The company’s bonus request drew sharp criticism from Rep. H. Morgan Griffith, Virginia Republican, who serves on the committee investigating Solyndra and who called the idea of bonuses “outrageous.”
“Bankruptcy and bonuses make for strange bedfellows, particularly when taxpayer money is involved,” Mr. Griffith said. “Many questions remain unanswered regarding the Solyndra debacle. However, there is no question in my mind that bonuses would be an inappropriate use of taxpayer assets.”
Mr. Griffith said he wanted the Obama administration to file papers in the bankruptcy case opposing the bonus plan. So far, only the former employees have filed opposition papers.
Bonuses were given before the company’s bankruptcy, too. Bankruptcy records filed shortly after the company filed for Chapter 11 reorganization detailed bonuses of up to $60,000 each awarded to senior executives at the company.
The bonuses, first reported by the San Jose Mercury News in November, included a $55,000 bonus to the company’s vice president of marketing, who was earning a base salary of $275,000; $60,000 to the company’s vice president of operations whose base salary was $300,000; and two $60,000 bonuses to the company’s chief financial officer, W.G. Stover. Mr.
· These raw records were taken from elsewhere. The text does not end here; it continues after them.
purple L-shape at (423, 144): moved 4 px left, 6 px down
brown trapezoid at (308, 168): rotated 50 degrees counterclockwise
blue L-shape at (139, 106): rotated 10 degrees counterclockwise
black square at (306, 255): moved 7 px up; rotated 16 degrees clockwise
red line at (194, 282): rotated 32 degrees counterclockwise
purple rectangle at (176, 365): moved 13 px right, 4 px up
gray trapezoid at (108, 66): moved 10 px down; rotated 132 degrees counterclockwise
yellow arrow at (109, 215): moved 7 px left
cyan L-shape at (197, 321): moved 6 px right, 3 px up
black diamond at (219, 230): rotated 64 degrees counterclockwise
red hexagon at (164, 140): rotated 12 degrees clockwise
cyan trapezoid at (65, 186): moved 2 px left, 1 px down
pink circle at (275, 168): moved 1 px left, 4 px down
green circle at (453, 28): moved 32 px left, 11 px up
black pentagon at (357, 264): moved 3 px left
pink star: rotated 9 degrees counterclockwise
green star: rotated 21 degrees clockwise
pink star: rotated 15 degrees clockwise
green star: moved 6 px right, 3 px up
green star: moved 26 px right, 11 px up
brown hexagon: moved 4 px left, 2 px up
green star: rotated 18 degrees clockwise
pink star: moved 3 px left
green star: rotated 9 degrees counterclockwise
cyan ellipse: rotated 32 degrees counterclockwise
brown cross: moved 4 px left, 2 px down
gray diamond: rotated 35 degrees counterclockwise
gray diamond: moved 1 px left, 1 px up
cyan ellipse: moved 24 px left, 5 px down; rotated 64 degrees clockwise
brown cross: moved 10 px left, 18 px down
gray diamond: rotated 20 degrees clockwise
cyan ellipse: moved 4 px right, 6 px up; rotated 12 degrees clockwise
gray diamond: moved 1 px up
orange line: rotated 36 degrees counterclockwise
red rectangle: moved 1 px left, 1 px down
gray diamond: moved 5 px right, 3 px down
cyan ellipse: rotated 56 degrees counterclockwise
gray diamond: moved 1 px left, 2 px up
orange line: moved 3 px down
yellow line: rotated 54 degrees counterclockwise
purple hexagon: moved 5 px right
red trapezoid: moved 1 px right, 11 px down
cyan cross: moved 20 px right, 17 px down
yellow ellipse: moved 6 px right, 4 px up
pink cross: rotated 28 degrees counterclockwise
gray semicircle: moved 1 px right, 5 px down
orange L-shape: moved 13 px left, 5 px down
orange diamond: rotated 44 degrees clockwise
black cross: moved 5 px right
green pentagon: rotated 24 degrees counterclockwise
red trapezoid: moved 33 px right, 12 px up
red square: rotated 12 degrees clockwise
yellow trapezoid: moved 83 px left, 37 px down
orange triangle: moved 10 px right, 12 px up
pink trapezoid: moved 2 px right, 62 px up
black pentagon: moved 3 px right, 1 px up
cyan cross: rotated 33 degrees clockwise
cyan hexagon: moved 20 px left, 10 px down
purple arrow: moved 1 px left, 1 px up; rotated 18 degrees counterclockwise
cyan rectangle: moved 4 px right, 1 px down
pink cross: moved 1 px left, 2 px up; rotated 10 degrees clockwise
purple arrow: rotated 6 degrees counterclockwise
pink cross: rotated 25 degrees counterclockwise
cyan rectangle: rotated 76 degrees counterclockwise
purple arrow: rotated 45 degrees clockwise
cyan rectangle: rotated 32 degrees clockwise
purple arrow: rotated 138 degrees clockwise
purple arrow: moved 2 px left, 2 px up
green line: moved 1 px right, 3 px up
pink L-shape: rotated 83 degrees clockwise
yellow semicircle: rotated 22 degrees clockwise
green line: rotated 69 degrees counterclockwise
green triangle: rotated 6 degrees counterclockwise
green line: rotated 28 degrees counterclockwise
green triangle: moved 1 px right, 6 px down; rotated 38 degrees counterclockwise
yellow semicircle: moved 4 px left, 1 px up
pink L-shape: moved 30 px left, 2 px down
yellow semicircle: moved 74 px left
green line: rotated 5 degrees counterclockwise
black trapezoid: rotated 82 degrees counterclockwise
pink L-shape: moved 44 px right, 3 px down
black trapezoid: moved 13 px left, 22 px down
Stover cited his Fifth Amendment rights and declined to testify before Congress last year.
Bankruptcy law allows a trustee or debtor to recoup such payments to so-called corporate insiders if there’s evidence that the company was insolvent and yet continued to pay out bonuses.
Bankruptcy attorneys for Solyndra say the current employees who should receive bonuses aren’t corporate insiders but rather key employees needed to keep the company afloat while officials try to find a buyer.
Solyndra attorneys argued in recent court filings that the extra bonus money — ranging from 8 percent to 30 percent of the employees’ total base annual salaries — “will motivate the eligible employees to work as hard as possible” to achieve a Chapter 11 restructuring plan and sale.
The workers, often carrying a heavier load because of the layoffs, “are well aware that the clock is ticking on their employment,” the attorneys added.
Meanwhile, claims filed by former employees and contractors continue to pile up, including one for more than $140,000 filed by James F. Gibbons, a Stanford University professor who served on Solyndra’s board of directors.